Task to carry out: Print the data exactly as it is given, please.

[Records from a data collection]
↓↓↓

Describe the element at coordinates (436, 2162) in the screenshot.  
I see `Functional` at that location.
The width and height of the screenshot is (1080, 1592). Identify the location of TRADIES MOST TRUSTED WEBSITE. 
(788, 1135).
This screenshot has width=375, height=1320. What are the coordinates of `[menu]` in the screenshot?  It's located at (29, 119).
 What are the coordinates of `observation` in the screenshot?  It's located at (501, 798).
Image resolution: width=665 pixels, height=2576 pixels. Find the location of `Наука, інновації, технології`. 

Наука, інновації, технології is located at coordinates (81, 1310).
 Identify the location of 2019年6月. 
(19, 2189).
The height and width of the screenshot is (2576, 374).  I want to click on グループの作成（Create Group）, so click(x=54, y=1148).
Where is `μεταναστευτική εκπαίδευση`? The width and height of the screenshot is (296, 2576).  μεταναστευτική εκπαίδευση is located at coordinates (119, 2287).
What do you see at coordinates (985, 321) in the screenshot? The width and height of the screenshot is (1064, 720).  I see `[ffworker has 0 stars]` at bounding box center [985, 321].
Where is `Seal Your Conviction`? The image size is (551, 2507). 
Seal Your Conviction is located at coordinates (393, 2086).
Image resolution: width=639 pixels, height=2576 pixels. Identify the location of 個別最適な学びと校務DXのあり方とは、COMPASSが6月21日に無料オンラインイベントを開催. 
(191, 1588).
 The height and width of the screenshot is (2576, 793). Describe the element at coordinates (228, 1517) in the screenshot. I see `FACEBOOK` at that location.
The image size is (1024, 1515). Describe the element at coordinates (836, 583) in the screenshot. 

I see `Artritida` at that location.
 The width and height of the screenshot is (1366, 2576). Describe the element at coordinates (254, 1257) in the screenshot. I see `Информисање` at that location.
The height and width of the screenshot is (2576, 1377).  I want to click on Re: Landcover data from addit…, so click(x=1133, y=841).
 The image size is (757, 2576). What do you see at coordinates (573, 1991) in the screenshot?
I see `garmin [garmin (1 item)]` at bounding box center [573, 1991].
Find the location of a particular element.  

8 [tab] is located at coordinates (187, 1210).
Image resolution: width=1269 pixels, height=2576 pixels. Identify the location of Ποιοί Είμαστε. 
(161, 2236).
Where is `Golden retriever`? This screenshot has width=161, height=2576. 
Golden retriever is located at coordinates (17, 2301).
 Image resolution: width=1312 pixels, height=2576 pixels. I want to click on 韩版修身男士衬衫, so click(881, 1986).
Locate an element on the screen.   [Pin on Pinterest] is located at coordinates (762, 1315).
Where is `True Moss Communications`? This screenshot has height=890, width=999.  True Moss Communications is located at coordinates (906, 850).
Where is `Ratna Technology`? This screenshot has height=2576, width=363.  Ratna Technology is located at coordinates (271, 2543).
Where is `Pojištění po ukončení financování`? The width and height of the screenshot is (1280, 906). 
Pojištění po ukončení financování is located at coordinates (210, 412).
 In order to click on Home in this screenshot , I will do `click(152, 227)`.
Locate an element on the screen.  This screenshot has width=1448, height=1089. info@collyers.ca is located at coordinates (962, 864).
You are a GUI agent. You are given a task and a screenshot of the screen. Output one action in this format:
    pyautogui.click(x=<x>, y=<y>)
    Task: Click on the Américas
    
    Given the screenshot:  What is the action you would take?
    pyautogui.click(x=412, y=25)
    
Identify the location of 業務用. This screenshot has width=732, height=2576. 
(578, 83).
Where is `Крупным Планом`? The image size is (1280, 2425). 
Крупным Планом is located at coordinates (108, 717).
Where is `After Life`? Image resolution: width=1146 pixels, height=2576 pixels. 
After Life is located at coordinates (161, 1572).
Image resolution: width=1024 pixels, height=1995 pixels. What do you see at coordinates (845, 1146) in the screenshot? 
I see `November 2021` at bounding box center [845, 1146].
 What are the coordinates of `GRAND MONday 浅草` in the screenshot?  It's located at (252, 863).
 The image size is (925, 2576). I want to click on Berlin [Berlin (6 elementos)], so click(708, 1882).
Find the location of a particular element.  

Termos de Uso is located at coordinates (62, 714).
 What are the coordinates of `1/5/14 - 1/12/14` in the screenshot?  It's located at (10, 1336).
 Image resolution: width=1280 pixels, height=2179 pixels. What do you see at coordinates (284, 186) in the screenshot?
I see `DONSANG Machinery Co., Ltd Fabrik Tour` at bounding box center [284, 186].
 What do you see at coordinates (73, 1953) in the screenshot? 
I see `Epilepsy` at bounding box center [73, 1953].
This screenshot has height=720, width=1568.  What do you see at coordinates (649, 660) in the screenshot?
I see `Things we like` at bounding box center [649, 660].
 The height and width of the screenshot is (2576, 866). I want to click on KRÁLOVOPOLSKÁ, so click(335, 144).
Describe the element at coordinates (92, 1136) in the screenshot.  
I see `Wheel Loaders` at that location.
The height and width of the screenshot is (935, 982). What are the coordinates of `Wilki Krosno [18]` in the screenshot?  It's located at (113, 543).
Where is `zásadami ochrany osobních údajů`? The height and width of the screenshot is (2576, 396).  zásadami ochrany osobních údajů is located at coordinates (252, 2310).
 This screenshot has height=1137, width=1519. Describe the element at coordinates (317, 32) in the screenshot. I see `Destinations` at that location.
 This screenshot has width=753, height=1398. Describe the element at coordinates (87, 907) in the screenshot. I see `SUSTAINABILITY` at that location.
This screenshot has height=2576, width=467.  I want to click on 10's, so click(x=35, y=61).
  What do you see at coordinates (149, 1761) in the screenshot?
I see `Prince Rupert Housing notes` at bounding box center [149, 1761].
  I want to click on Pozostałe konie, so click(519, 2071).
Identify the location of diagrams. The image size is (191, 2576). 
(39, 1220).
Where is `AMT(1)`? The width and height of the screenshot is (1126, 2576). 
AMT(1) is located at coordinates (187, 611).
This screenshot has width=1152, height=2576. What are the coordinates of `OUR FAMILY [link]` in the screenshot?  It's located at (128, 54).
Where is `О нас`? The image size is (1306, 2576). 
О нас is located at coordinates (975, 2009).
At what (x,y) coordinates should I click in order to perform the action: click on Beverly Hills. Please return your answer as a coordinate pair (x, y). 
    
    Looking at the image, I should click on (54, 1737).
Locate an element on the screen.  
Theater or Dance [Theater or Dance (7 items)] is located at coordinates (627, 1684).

↑↑↑

Exercise solution:
Describe the element at coordinates (436, 2162) in the screenshot.  
I see `Functional` at that location.
The width and height of the screenshot is (1080, 1592). Identify the location of TRADIES MOST TRUSTED WEBSITE. 
(788, 1135).
This screenshot has width=375, height=1320. What are the coordinates of `[menu]` in the screenshot?  It's located at (29, 119).
 What are the coordinates of `observation` in the screenshot?  It's located at (501, 798).
Image resolution: width=665 pixels, height=2576 pixels. Find the location of `Наука, інновації, технології`. 

Наука, інновації, технології is located at coordinates (81, 1310).
 Identify the location of 2019年6月. 
(19, 2189).
The height and width of the screenshot is (2576, 374).  I want to click on グループの作成（Create Group）, so click(x=54, y=1148).
Where is `μεταναστευτική εκπαίδευση`? The width and height of the screenshot is (296, 2576).  μεταναστευτική εκπαίδευση is located at coordinates (119, 2287).
What do you see at coordinates (985, 321) in the screenshot? The width and height of the screenshot is (1064, 720).  I see `[ffworker has 0 stars]` at bounding box center [985, 321].
Where is `Seal Your Conviction`? The image size is (551, 2507). 
Seal Your Conviction is located at coordinates (393, 2086).
Image resolution: width=639 pixels, height=2576 pixels. Identify the location of 個別最適な学びと校務DXのあり方とは、COMPASSが6月21日に無料オンラインイベントを開催. 
(191, 1588).
 The height and width of the screenshot is (2576, 793). Describe the element at coordinates (228, 1517) in the screenshot. I see `FACEBOOK` at that location.
The image size is (1024, 1515). Describe the element at coordinates (836, 583) in the screenshot. 

I see `Artritida` at that location.
 The width and height of the screenshot is (1366, 2576). Describe the element at coordinates (254, 1257) in the screenshot. I see `Информисање` at that location.
The height and width of the screenshot is (2576, 1377).  I want to click on Re: Landcover data from addit…, so click(x=1133, y=841).
 The image size is (757, 2576). What do you see at coordinates (573, 1991) in the screenshot?
I see `garmin [garmin (1 item)]` at bounding box center [573, 1991].
Find the location of a particular element.  

8 [tab] is located at coordinates (187, 1210).
Image resolution: width=1269 pixels, height=2576 pixels. Identify the location of Ποιοί Είμαστε. 
(161, 2236).
Where is `Golden retriever`? This screenshot has width=161, height=2576. 
Golden retriever is located at coordinates (17, 2301).
 Image resolution: width=1312 pixels, height=2576 pixels. I want to click on 韩版修身男士衬衫, so click(881, 1986).
Locate an element on the screen.   [Pin on Pinterest] is located at coordinates (762, 1315).
Where is `True Moss Communications`? This screenshot has height=890, width=999.  True Moss Communications is located at coordinates (906, 850).
Where is `Ratna Technology`? This screenshot has height=2576, width=363.  Ratna Technology is located at coordinates (271, 2543).
Where is `Pojištění po ukončení financování`? The width and height of the screenshot is (1280, 906). 
Pojištění po ukončení financování is located at coordinates (210, 412).
 In order to click on Home in this screenshot , I will do `click(152, 227)`.
Locate an element on the screen.  This screenshot has width=1448, height=1089. info@collyers.ca is located at coordinates (962, 864).
You are a GUI agent. You are given a task and a screenshot of the screen. Output one action in this format:
    pyautogui.click(x=<x>, y=<y>)
    Task: Click on the Américas
    
    Given the screenshot:  What is the action you would take?
    pyautogui.click(x=412, y=25)
    
Identify the location of 業務用. This screenshot has width=732, height=2576. 
(578, 83).
Where is `Крупным Планом`? The image size is (1280, 2425). 
Крупным Планом is located at coordinates (108, 717).
Where is `After Life`? Image resolution: width=1146 pixels, height=2576 pixels. 
After Life is located at coordinates (161, 1572).
Image resolution: width=1024 pixels, height=1995 pixels. What do you see at coordinates (845, 1146) in the screenshot? 
I see `November 2021` at bounding box center [845, 1146].
 What are the coordinates of `GRAND MONday 浅草` in the screenshot?  It's located at (252, 863).
 The image size is (925, 2576). I want to click on Berlin [Berlin (6 elementos)], so click(708, 1882).
Find the location of a particular element.  

Termos de Uso is located at coordinates (62, 714).
 What are the coordinates of `1/5/14 - 1/12/14` in the screenshot?  It's located at (10, 1336).
 Image resolution: width=1280 pixels, height=2179 pixels. What do you see at coordinates (284, 186) in the screenshot?
I see `DONSANG Machinery Co., Ltd Fabrik Tour` at bounding box center [284, 186].
 What do you see at coordinates (73, 1953) in the screenshot? 
I see `Epilepsy` at bounding box center [73, 1953].
This screenshot has height=720, width=1568.  What do you see at coordinates (649, 660) in the screenshot?
I see `Things we like` at bounding box center [649, 660].
 The height and width of the screenshot is (2576, 866). I want to click on KRÁLOVOPOLSKÁ, so click(335, 144).
Describe the element at coordinates (92, 1136) in the screenshot.  
I see `Wheel Loaders` at that location.
The height and width of the screenshot is (935, 982). What are the coordinates of `Wilki Krosno [18]` in the screenshot?  It's located at (113, 543).
Where is `zásadami ochrany osobních údajů`? The height and width of the screenshot is (2576, 396).  zásadami ochrany osobních údajů is located at coordinates (252, 2310).
 This screenshot has height=1137, width=1519. Describe the element at coordinates (317, 32) in the screenshot. I see `Destinations` at that location.
 This screenshot has width=753, height=1398. Describe the element at coordinates (87, 907) in the screenshot. I see `SUSTAINABILITY` at that location.
This screenshot has height=2576, width=467.  I want to click on 10's, so click(x=35, y=61).
  What do you see at coordinates (149, 1761) in the screenshot?
I see `Prince Rupert Housing notes` at bounding box center [149, 1761].
  I want to click on Pozostałe konie, so click(519, 2071).
Identify the location of diagrams. The image size is (191, 2576). 
(39, 1220).
Where is `AMT(1)`? The width and height of the screenshot is (1126, 2576). 
AMT(1) is located at coordinates (187, 611).
This screenshot has width=1152, height=2576. What are the coordinates of `OUR FAMILY [link]` in the screenshot?  It's located at (128, 54).
Where is `О нас`? The image size is (1306, 2576). 
О нас is located at coordinates (975, 2009).
At what (x,y) coordinates should I click in order to perform the action: click on Beverly Hills. Please return your answer as a coordinate pair (x, y). 
    
    Looking at the image, I should click on (54, 1737).
Locate an element on the screen.  
Theater or Dance [Theater or Dance (7 items)] is located at coordinates (627, 1684).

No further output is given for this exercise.